医学界新聞

連載

2013.01.14

「型」が身につくカルテの書き方

【第7講】病棟編(3) 生涯学習と連携に役立つ退院時要約

佐藤 健太(北海道勤医協札幌病院内科)


3005号よりつづく

「型ができていない者が芝居をすると型なしになる。型がしっかりした奴がオリジナリティを押し出せば型破りになれる」(by立川談志)。

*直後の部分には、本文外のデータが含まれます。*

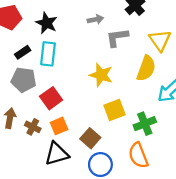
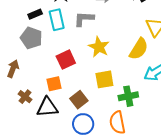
gray L-shape: (117, 37) -> (84, 19), moved
cyan rectangle: (48, 54) -> (57, 20), turned -30
red square: (51, 98) -> (66, 60), moved
brown cross: (33, 127) -> (25, 97), moved

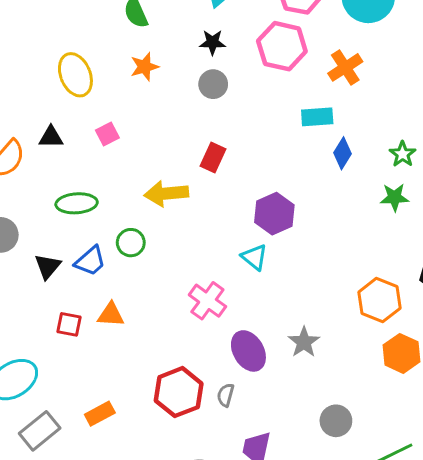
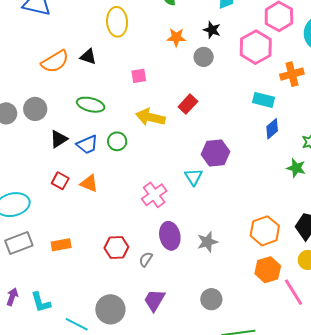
orange star: (144, 67) -> (176, 37), moved
pink square: (107, 134) -> (139, 76), moved
red hexagon: (179, 392) -> (116, 248), size x0.7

本連載では,カルテ記載の「基本の型」と,シチュエーション別の「応用の型」を解説します。


カルテ記載例

【現病歴】78歳男性。1か月前から食思不振と体重減少,1週間前から黒色便を認め,内視鏡検査にて胃潰瘍と診断され入院となった。
【既往歴】【身体所見】【検査結果】(省略)(1)
【問題リスト】(2)   転帰
#1.胃潰瘍[11.1]→胃癌[11.6]→胃癌(cStageIIA)[11.12]→転院[11.14]
#2.悲観的言動[11.6]→適応障害[11.7]→軽快[11.14]
【入院後経過】
 内視鏡所見から胃潰瘍と診断し(初期評価),内科病棟入院し絶食補液・PPI静注での治療を開始した(初期計画)。(3)
 入院後は心窩部痛なく経過し,経口摂取も再開でき早期退院可能と考えていた(実際の経過・D)(4)が,入院後胃内視鏡検査時に行った潰瘍部の生検でGroup5・分化型腺癌が検出され(所見の再評価・S)(5),#1を「胃癌」と診断を修正し(プロブレム名の更新・A)(6),本人への告知と進行度・耐術能評価のための検査を追加した(計画の修正・P)(7)。しかし,告知後に検査の拒否や悲観的言動が見られ(D),精神科医と連携し適応障害として(S・A)支持的・共感的に対応(P)することで落ち着き,予定の検査を終えることができた(D)。諸検査の結果(後述(8))(S)からStageIIAの胃癌と診断し(A),手術目的で他院外科へ転院となった(P)。
【退院時病状】
 胃癌StageIIA→疼痛・倦怠感なし,経口摂取可能,体重+1 kg。
 適応障害→支持的対応で悲観的発言なく手術に前向き。
 退院時処方:オメプラゾール20mg1×,……(省略)
 退院後方針:○○病院消化器外科にて手術・化学療法予定。別紙紹介状あり。精神面のケア等は看護添書も参照。
【考察】
 本症例は当初良性疾患と判断され楽観的な見通しを持っていたが,途中で悪性疾患と診断されたことにより患者が精神的に動揺し,その後の診療に支障を来した。今後も同様のケースは想定されるため,「がん患者における適応障害」について考察する(9)。文献的にはがん患者の○割に適応障害が発生し,その危険因子は……,対応としては……とされる(参考文献:○○)(10)。本症例はこの危険因子を複数有しており,適応障害の発症は十分に予測できた(11)。今後も同様の症例では心理的反応を予測しながら先を読んだ対応を心がけるべきと考える(12)。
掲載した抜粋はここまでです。